According to Catherine Latimer, executive director of the John Howard Society of Canada, the federal government has, in fact, developed a strategy to address prisoners' mental health needs, but has failed to competently implement it, which could have negative consequences for public safety.

"The last thing we want as a society is someone to come out of prison with less mental health than when they went in. I think we need to be very worried about this," Latimer said, adding that Millhaven's former segregation unit is "totally unsuitable" for housing mentally ill prisoners.

"It's underground, its small cells intended for punishment," she said. "And another coat of paint has not really converted it into a treatment centre where effective help can be rendered to these people."

In July 2013, Howard Sapers, the correctional investigator of Canada, wrote to federal corrections commissioner Don Head that Millhaven's former segregation unit—which is in the oldest part of the prison's complex, built more than 40 years ago—was not fit for mentally ill prisoners.

"Despite efforts to remodel the unit and its surrounding infrastructure, my impression is that it is grossly inadequate as a psychiatric facility by both community and correctional standards," Sapers wrote.

"The unit is basically a narrow corridor with aging cells with little natural light, poor ventilation and no common areas," he added. "Given the lack of common areas, it is foreseeable that many of the most mentally disordered and in need of treatment in the Ontario Region will remain locked in their cell for unacceptable periods of time."

In an April 2012 report to the UN's Committee against Torture, the CHRC recommended "strictly prohibiting" using segregation to deal with mentally ill prisoners. And the UN long ago determined that placing mentally ill prisoners in solitary confinement can amount to "cruel, inhuman or degrading treatment or punishment, or even torture."

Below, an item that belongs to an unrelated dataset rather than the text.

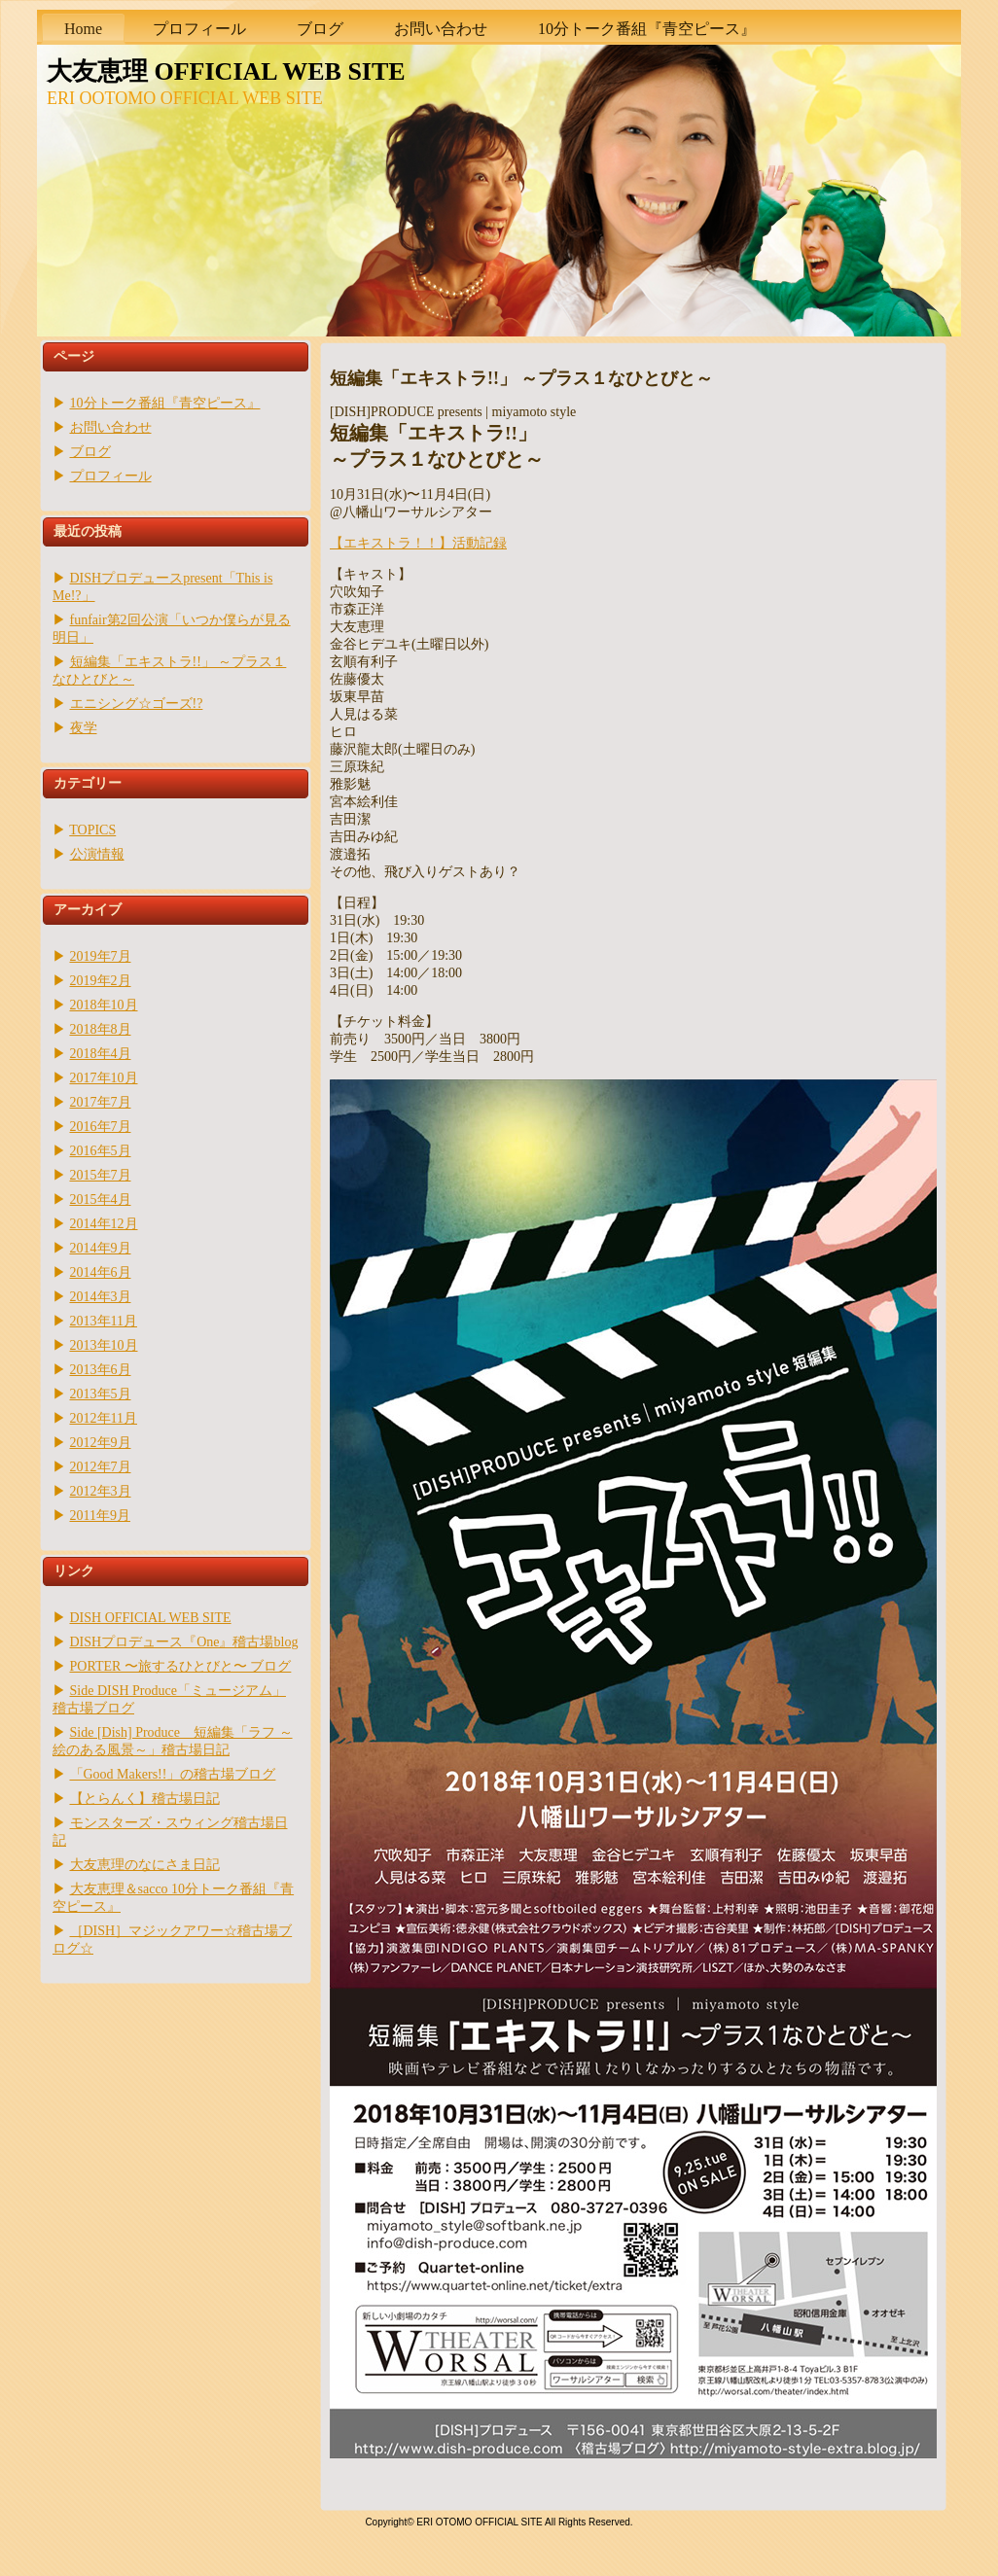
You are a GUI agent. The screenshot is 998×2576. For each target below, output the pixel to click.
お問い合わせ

Farhat Rehman said that her son's transfer to Millhaven                has exacerbated his schizophrenia.

Deemed unfit to stand trial for four years before being found guilty in the stabbing death of his friend and mentor, Rehman's son is now hearing voices and his condition has worsened, she said, because of Millhaven's punitive measures and the facility's restricted visits.

"To see him suffer and to not get the health treatment that every Canadian has a right to," she said, "that really devastates me."